▶ The problem: In the entries that follow, which lines hold the string "cela"? List them.

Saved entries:
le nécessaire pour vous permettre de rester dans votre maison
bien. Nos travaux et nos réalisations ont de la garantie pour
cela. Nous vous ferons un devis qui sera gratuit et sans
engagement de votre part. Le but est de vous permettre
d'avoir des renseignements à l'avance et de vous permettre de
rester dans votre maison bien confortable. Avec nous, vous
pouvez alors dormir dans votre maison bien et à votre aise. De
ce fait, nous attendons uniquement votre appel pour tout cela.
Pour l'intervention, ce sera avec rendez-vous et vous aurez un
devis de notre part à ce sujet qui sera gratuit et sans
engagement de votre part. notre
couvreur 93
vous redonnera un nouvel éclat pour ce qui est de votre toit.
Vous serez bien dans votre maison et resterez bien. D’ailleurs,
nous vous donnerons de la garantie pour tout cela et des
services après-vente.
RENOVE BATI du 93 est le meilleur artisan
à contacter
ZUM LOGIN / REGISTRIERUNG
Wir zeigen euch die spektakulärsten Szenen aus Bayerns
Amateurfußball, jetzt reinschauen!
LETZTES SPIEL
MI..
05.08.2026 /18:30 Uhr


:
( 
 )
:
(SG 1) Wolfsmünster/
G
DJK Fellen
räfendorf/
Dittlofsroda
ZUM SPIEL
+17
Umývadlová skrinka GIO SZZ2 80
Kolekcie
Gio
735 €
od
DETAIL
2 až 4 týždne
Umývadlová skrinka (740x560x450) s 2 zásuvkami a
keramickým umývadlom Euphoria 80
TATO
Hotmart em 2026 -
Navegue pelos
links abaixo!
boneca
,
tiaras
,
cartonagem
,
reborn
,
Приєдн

▶ Solved exercise:
cela. Nous vous ferons un devis qui sera gratuit et sans
ce fait, nous attendons uniquement votre appel pour tout cela.
nous vous donnerons de la garantie pour tout cela et des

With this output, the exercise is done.